Facing a spike of 4,000 daily new coronavirus infections, the government of Israel voted Sunday to implement a national lockdown for three weeks to contain the spreada decision that was opposed by a number of cabinet members.
© YOAV DUDKEVITCH/POOL/AFP via Getty Images/Getty Israeli Prime Minister Benjamin Netanyahu gives a briefing on coronavirus developments in Israel at his office in Jerusalem, on September 13, 2020. - Israel's government announced it would impose a three-week nationwide lockdown in an effort to stem one of the world's highest novel coronavirus infection rates after a surge in cases.
The lockdown will begin on Friday and include the Jewish New Year. Israel is reported to be the first country to impose such a measure on a national level.
"There are detailed regulations that the government will approve in the next two days," Prime Minister Benjamin Netanyahu said in a briefing after the vote, as reported by The Jerusalem Post. "I know these steps will take a heavy toll, that this is not the holiday we are used to, and that we will certainly not be able to celebrate with the whole family." Netanyahu has been previously criticized for his response to the pandemic, including reopening the economy too quickly.
The measures during the lockdown include: not having more than 10 people congregating indoors, while groups of 20 are permitted outside; schools and shopping centers will be closed; citizens cannot go beyond 500 meters from home except for traveling to work; and non-governmental businesses and offices can remain open but not take in patrons.

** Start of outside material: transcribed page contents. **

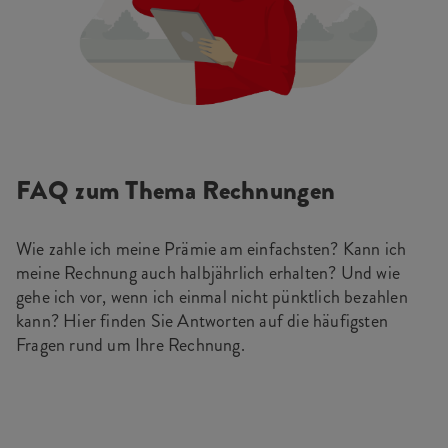
FAQ zum Thema Rechnungen
Wie zahle ich meine Prämie am einfachsten? Kann ich
meine Rechnung auch halbjährlich erhalten? Und wie
gehe ich vor, wenn ich einmal nicht pünktlich bezahlen
kann? Hier finden Sie Antworten auf die häufigsten
Fragen rund um Ihre Rechnung.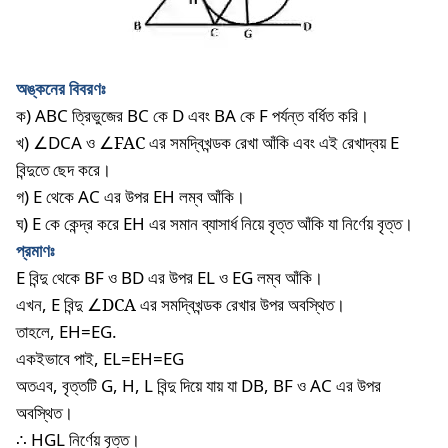
অঙ্কনের
বিবরণঃ
ক
) ABC
ত্রিভুজের
BC
কে
D
এবং
BA
কে
F
পর্যন্ত
বর্ধিত
করি।
খ
)
∠
DCA ও
∠FAC
এর সমদ্বিখন্ডক রেখা আঁকি এবং এই রেখাদ্বয় E
বিন্দুতে ছেদ করে।
গ) E থেকে AC এর উপর EH লম্ব আঁকি।
ঘ) E কে কেন্দ্র করে EH এর সমান ব্যাসার্ধ নিয়ে বৃত্ত আঁকি যা নির্ণেয় বৃত্ত।
প্রমাণঃ
E
বিন্দু
থেকে
BF
ও
BD
এর
উপর
EL
ও
EG
লম্ব
আঁকি।
এখন
, E
বিন্দু
∠DCA
এর সমদ্বিখন্ডক রেখার উপর অবস্থিত।
তাহলে, EH=EG.
একইভাবে পাই, EL=EH=EG
অতএব, বৃত্তটি G, H, L বিন্দু দিয়ে যায় যা DB, BF ও AC এর উপর
অবস্থিত।
∴
HGL নির্ণেয় বৃত্ত।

The decision drew criticism from some members of Netanyahu's cabinet who argued that a nationwide lockdown would hurt Israel's economy. Among those officials were Science and Technology Minister Izhar Shay, Economy Minister Amir Peretz, and Tourism Minister Asaf Zamir, who said that "a full closure of the entire country during the holidays is too extreme a step and has economic implications that entire industries will not recover from."
"Hundreds of thousands of employees and the self-employed are in existential anxiety. The economic coronavirus pandemic is no less severe than the health pandemic," said Peretz.
Yom Kippur, the holiest day of the year, begins on September 27.
Before the government vote, Housing Minister Yaakov Litzman announced his resignation to protest against the lockdown measures. He also threatened to pull the ultra-Orthodox Jewish party that he leads out of the governing coalition, BBC News reported.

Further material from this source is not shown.